Collected data entries:
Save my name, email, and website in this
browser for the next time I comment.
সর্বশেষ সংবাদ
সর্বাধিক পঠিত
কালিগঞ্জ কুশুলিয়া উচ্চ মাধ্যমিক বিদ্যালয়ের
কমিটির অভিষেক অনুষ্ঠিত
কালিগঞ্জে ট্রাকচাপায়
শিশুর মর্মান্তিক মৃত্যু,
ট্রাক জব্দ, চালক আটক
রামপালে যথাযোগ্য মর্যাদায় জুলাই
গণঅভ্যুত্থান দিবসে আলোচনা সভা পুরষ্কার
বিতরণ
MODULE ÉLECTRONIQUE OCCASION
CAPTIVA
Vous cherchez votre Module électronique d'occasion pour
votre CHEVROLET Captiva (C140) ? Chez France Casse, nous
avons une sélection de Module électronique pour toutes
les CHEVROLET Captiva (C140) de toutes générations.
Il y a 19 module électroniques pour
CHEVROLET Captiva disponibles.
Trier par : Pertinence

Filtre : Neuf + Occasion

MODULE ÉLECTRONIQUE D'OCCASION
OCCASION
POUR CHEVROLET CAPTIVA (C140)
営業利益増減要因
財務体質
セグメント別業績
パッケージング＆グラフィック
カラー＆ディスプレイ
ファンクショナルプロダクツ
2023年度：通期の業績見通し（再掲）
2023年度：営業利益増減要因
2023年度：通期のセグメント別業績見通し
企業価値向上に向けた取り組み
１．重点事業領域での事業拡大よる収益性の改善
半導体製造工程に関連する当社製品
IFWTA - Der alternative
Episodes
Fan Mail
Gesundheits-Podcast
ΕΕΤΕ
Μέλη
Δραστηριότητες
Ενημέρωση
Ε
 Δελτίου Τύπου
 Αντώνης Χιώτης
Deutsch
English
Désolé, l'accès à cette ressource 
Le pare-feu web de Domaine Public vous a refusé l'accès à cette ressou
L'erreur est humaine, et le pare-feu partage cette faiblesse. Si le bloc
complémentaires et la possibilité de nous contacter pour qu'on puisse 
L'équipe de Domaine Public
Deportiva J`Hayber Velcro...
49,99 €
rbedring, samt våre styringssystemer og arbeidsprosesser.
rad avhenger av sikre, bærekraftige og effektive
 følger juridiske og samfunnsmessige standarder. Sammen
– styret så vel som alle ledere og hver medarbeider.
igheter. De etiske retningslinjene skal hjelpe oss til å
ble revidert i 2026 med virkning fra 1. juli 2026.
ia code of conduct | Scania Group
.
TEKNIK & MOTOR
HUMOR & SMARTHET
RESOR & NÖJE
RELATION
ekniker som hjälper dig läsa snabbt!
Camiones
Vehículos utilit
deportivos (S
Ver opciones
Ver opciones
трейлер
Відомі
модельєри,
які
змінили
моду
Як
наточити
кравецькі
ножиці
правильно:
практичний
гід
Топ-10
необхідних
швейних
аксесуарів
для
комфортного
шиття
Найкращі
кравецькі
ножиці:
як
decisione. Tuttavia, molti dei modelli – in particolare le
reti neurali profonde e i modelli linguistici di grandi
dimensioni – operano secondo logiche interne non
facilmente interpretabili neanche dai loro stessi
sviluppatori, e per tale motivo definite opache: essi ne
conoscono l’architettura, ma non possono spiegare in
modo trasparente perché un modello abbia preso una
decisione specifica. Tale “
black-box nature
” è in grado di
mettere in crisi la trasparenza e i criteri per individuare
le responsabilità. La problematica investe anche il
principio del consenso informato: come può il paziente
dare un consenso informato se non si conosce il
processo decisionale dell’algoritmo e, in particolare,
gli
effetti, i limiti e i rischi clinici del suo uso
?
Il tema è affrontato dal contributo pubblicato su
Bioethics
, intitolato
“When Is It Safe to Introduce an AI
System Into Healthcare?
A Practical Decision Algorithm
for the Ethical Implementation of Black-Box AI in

* **Your instructions**
In the entries above, find the line with "Vehículos utilit" and the line with "Introduce an AI", then set down exactly those two and every line between them, nothing else.

* **Answer box**
Vehículos utilit
deportivos (S
Ver opciones
Ver opciones
трейлер
Відомі
модельєри,
які
змінили
моду
Як
наточити
кравецькі
ножиці
правильно:
практичний
гід
Топ-10
необхідних
швейних
аксесуарів
для
комфортного
шиття
Найкращі
кравецькі
ножиці:
як
decisione. Tuttavia, molti dei modelli – in particolare le
reti neurali profonde e i modelli linguistici di grandi
dimensioni – operano secondo logiche interne non
facilmente interpretabili neanche dai loro stessi
sviluppatori, e per tale motivo definite opache: essi ne
conoscono l’architettura, ma non possono spiegare in
modo trasparente perché un modello abbia preso una
decisione specifica. Tale “
black-box nature
” è in grado di
mettere in crisi la trasparenza e i criteri per individuare
le responsabilità. La problematica investe anche il
principio del consenso informato: come può il paziente
dare un consenso informato se non si conosce il
processo decisionale dell’algoritmo e, in particolare,
gli
effetti, i limiti e i rischi clinici del suo uso
?
Il tema è affrontato dal contributo pubblicato su
Bioethics
, intitolato
“When Is It Safe to Introduce an AI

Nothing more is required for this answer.